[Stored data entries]
____________

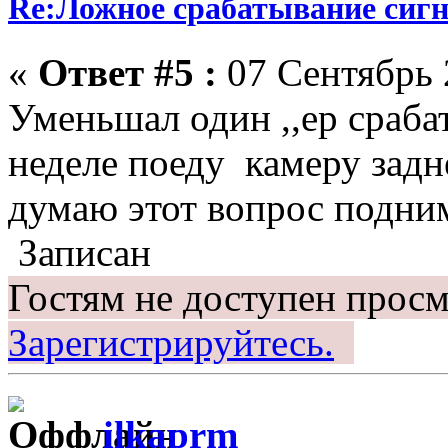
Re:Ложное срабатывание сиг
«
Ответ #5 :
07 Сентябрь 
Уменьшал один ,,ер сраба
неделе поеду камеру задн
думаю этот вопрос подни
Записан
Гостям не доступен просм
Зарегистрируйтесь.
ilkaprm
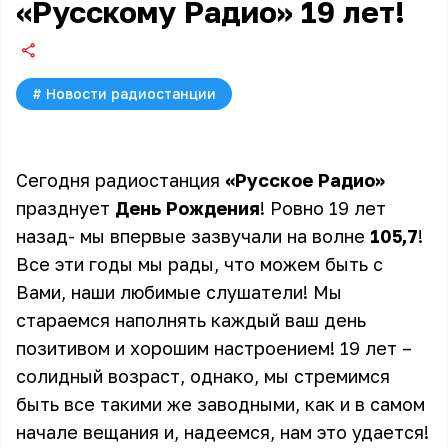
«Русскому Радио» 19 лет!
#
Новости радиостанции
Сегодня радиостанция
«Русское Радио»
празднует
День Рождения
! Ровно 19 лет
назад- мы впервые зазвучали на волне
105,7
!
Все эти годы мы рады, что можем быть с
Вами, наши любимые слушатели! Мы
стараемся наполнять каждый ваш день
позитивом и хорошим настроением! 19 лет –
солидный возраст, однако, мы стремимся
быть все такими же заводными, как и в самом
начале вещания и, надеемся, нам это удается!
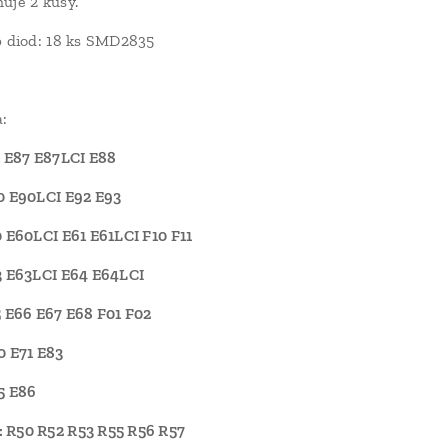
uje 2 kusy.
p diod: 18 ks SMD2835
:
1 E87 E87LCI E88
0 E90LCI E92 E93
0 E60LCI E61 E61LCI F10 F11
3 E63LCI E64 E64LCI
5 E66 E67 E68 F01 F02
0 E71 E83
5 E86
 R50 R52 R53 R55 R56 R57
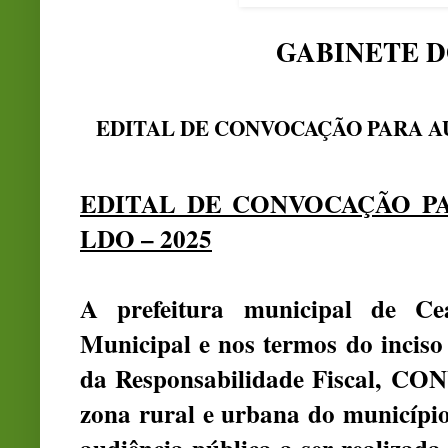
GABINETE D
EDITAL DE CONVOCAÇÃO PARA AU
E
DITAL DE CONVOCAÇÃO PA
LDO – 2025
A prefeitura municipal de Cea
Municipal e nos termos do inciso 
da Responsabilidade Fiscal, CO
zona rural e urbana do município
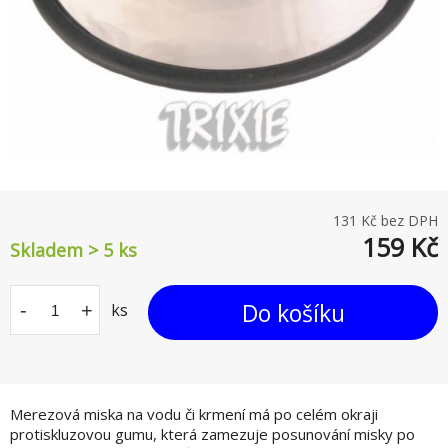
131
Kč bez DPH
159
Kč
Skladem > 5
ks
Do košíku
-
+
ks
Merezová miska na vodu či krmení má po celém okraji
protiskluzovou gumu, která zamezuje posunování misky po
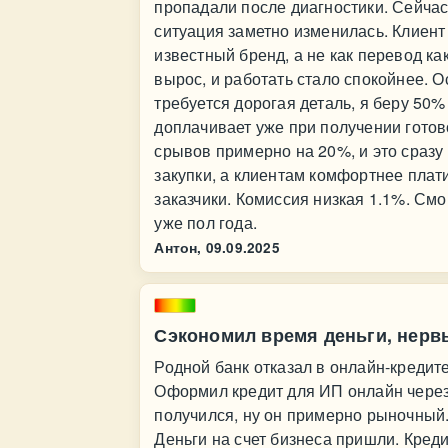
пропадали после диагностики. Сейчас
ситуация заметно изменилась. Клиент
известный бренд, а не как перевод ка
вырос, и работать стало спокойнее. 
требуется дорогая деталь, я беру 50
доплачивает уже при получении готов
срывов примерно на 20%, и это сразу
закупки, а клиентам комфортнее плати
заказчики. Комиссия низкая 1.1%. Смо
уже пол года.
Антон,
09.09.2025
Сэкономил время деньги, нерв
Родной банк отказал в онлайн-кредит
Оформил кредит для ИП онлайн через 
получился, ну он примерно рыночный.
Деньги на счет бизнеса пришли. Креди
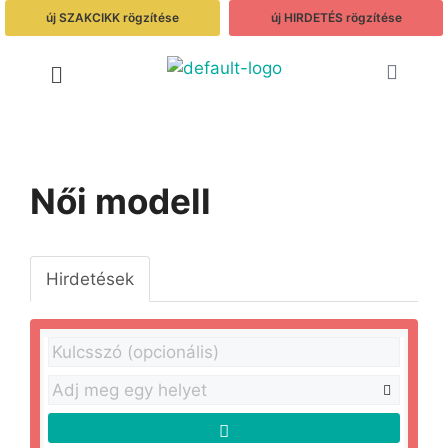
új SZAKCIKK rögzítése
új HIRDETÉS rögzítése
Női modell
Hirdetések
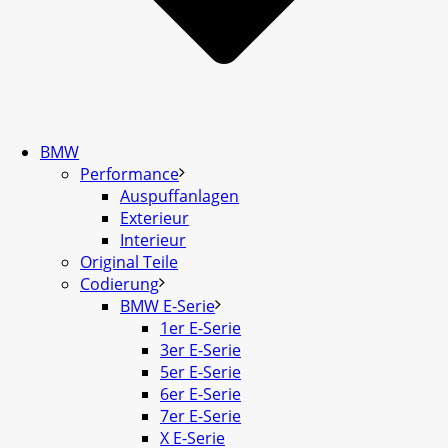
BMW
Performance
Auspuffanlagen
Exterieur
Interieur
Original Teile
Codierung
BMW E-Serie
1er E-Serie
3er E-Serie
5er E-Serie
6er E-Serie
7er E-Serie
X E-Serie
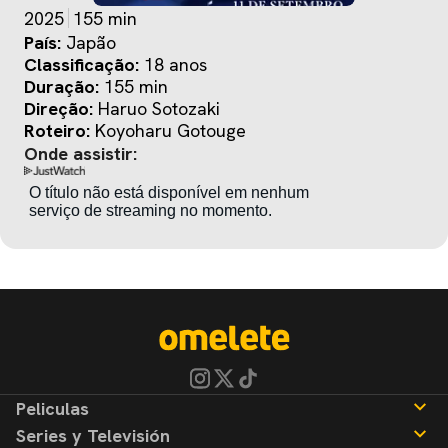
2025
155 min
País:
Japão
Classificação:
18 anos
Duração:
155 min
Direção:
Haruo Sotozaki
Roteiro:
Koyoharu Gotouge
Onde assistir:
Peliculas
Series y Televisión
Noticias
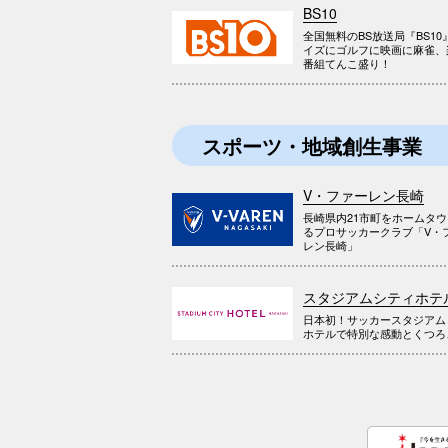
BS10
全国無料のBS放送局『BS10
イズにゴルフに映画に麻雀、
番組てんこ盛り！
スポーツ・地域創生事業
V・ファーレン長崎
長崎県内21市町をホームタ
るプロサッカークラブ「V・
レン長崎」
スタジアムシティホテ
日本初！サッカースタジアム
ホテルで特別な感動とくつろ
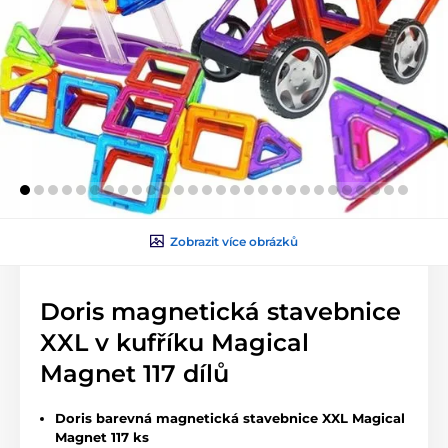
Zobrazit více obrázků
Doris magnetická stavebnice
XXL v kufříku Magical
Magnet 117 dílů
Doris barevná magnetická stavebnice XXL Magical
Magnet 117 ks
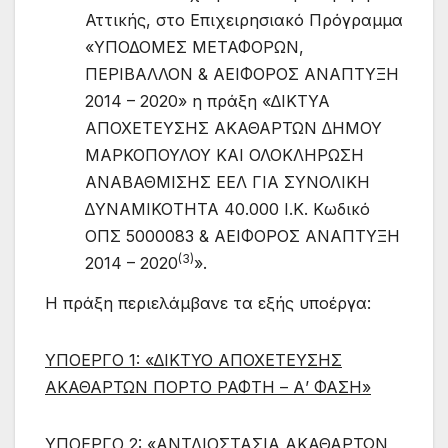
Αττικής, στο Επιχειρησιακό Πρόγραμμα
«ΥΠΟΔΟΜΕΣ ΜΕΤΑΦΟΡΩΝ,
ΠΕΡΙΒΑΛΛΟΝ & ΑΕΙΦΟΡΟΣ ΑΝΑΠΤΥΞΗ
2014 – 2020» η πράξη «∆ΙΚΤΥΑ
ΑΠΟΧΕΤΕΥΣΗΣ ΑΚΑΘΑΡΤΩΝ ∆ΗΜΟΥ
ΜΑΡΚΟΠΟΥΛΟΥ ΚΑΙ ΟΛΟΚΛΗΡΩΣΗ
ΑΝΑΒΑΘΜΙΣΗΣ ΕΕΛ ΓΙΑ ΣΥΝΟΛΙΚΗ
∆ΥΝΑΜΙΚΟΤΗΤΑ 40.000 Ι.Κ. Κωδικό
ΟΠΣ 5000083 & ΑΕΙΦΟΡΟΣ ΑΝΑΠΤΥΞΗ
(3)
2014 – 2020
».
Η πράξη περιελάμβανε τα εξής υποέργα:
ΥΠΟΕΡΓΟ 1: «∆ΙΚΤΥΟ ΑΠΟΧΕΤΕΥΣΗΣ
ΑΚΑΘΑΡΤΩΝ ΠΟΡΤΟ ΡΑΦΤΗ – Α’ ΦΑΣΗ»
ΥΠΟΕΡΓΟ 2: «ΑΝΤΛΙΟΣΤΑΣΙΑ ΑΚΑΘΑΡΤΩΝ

____________

Each entry above has to be set down again verbatim, except for its pictures.

Re:Ложное срабатывание сиг
«
Ответ #5 :
07 Сентябрь 
Уменьшал один ,,ер сраба
неделе поеду камеру задн
думаю этот вопрос подни
Записан
Гостям не доступен просм
Зарегистрируйтесь.
ilkaprm
«Русскому Радио» 19 лет!
#
Новости радиостанции
Сегодня радиостанция
«Русское Радио»
празднует
День Рождения
! Ровно 19 лет
назад- мы впервые зазвучали на волне
105,7
!
Все эти годы мы рады, что можем быть с
Вами, наши любимые слушатели! Мы
стараемся наполнять каждый ваш день
позитивом и хорошим настроением! 19 лет –
солидный возраст, однако, мы стремимся
быть все такими же заводными, как и в самом
начале вещания и, надеемся, нам это удается!
uje 2 kusy.
p diod: 18 ks SMD2835
:
1 E87 E87LCI E88
0 E90LCI E92 E93
0 E60LCI E61 E61LCI F10 F11
3 E63LCI E64 E64LCI
5 E66 E67 E68 F01 F02
0 E71 E83
5 E86
 R50 R52 R53 R55 R56 R57
GABINETE D
EDITAL DE CONVOCAÇÃO PARA AU
E
DITAL DE CONVOCAÇÃO PA
LDO – 2025
A prefeitura municipal de Cea
Municipal e nos termos do inciso 
da Responsabilidade Fiscal, CO
zona rural e urbana do município
131
Kč bez DPH
159
Kč
Skladem > 5
ks
Do košíku
-
+
ks
Merezová miska na vodu či krmení má po celém okraji
protiskluzovou gumu, která zamezuje posunování misky po
пропадали после диагностики. Сейчас
ситуация заметно изменилась. Клиент
известный бренд, а не как перевод ка
вырос, и работать стало спокойнее. 
требуется дорогая деталь, я беру 50
доплачивает уже при получении готов
срывов примерно на 20%, и это сразу
закупки, а клиентам комфортнее плати
заказчики. Комиссия низкая 1.1%. Смо
уже пол года.
Антон,
09.09.2025
Сэкономил время деньги, нерв
Родной банк отказал в онлайн-кредит
Оформил кредит для ИП онлайн через 
получился, ну он примерно рыночный.
Деньги на счет бизнеса пришли. Креди
új SZAKCIKK rögzítése
új HIRDETÉS rögzítése
Női modell
Hirdetések
BMW
Performance
Auspuffanlagen
Exterieur
Interieur
Original Teile
Codierung
BMW E-Serie
1er E-Serie
3er E-Serie
5er E-Serie
6er E-Serie
7er E-Serie
X E-Serie
2025
155 min
País:
Japão
Classificação:
18 anos
Duração:
155 min
Direção:
Haruo Sotozaki
Roteiro:
Koyoharu Gotouge
Onde assistir:
Peliculas
Series y Televisión
Noticias
BS10
全国無料のBS放送局『BS10
イズにゴルフに映画に麻雀、
番組てんこ盛り！
スポーツ・地域創生事業
V・ファーレン長崎
長崎県内21市町をホームタ
るプロサッカークラブ「V・
レン長崎」
スタジアムシティホテ
日本初！サッカースタジアム
ホテルで特別な感動とくつろ
Zobrazit více obrázků
Doris magnetická stavebnice
XXL v kufříku Magical
Magnet 117 dílů
Doris barevná magnetická stavebnice XXL Magical
Magnet 117 ks
Αττικής, στο Επιχειρησιακό Πρόγραμμα
«ΥΠΟΔΟΜΕΣ ΜΕΤΑΦΟΡΩΝ,
ΠΕΡΙΒΑΛΛΟΝ & ΑΕΙΦΟΡΟΣ ΑΝΑΠΤΥΞΗ
2014 – 2020» η πράξη «∆ΙΚΤΥΑ
ΑΠΟΧΕΤΕΥΣΗΣ ΑΚΑΘΑΡΤΩΝ ∆ΗΜΟΥ
ΜΑΡΚΟΠΟΥΛΟΥ ΚΑΙ ΟΛΟΚΛΗΡΩΣΗ
ΑΝΑΒΑΘΜΙΣΗΣ ΕΕΛ ΓΙΑ ΣΥΝΟΛΙΚΗ
∆ΥΝΑΜΙΚΟΤΗΤΑ 40.000 Ι.Κ. Κωδικό
ΟΠΣ 5000083 & ΑΕΙΦΟΡΟΣ ΑΝΑΠΤΥΞΗ
(3)
2014 – 2020
».
Η πράξη περιελάμβανε τα εξής υποέργα:
ΥΠΟΕΡΓΟ 1: «∆ΙΚΤΥΟ ΑΠΟΧΕΤΕΥΣΗΣ
ΑΚΑΘΑΡΤΩΝ ΠΟΡΤΟ ΡΑΦΤΗ – Α’ ΦΑΣΗ»
ΥΠΟΕΡΓΟ 2: «ΑΝΤΛΙΟΣΤΑΣΙΑ ΑΚΑΘΑΡΤΩΝ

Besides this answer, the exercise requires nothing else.